The complete opposite of arbitrary.


Nice out of context quote.

Full quote - "What keeps my relationship with the government from being arbitrary? Well to a large extent it is. The government is limited by the constitution and by its own laws and by the posibility of a negative popular reaction to its ideas but the constitution and the laws are often bent out of shape without the courts or the people seriously objecting. As long as the government's new steps are at least somewhat popular it often can get away with doing just about whatever it wants to do."

Changing the law and the Constitution is not arbitrary.

Changing the law to something unconstitutional but then being able to get away with it allows for arbitrary government. One not limited by its highest law which supposedly gives it it's authority.

"People use their equal voices in a free society and then those who disagree with the minority decision get the majority opinion force on them"

Only if they are criminals. Most people who disagree with one of myriad details of social life still honour their commitment to the democratic process which, ipso facto, entails both agreement and disagreement.


You can call anyone who violates any law a criminal, but violating an arbitray or unjust law should not carry with it the normal conotations of the word criminal.

Also if they are compeled by force or threat of force to go along with the law, and they do, they are not even nominally criminals but they are still forced.

"If you take from those who work and/or invest and give to those who don't you lower the incentive to create wealth. Of course some people can't work but you can have some form of safety net for those people without having an extensive welfare state."

That is wild! How do you have a safety net without the complicity of those who work?! And how does providing a safety net lower the incentive to create wealth??
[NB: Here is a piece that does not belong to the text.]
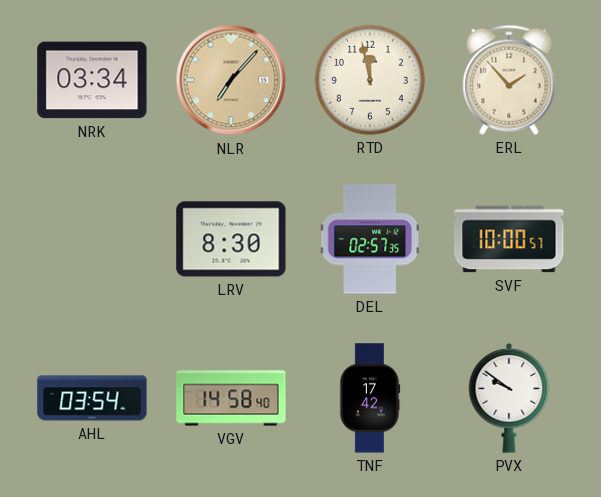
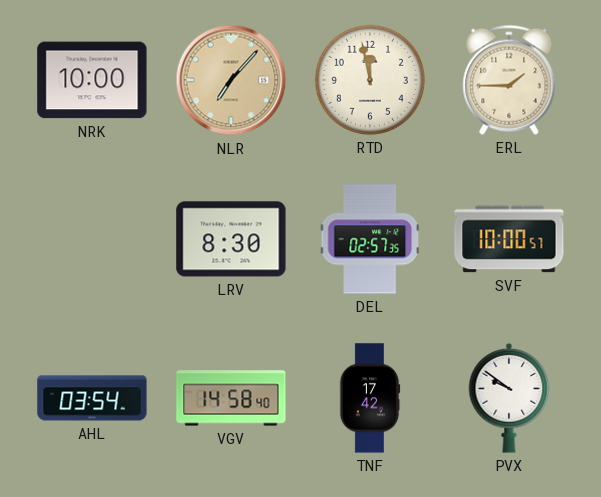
NRK: 03:34 -> 10:00
ERL: 1:53 -> 1:45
I didn't say you could have a safety net without the complicity of those who work I said you could have a safety net without an extensive welfare state. It is the extensive welfare state that lowers the incentive to create wealth because the tax required to support it reduces the rewards from creating wealth, and it reduces the penalty of not creating wealth for the marginal worker.

I thought you understood that the same percentage is not fair.

Not at all, or at least not unfair for an amount past the most bare necessities of living and those who do not make more then that amount do not pay income taxes or pay a negative income tax.

"Yes, she faced no coercion"

Hell is not coercion?? Then why keep threatening it??


Not giving generously from her meger wealth would not have caused her to face hell. But in any case I am talking about coercion from the government or force applied against her to compel obedience not her internal religious beliefs.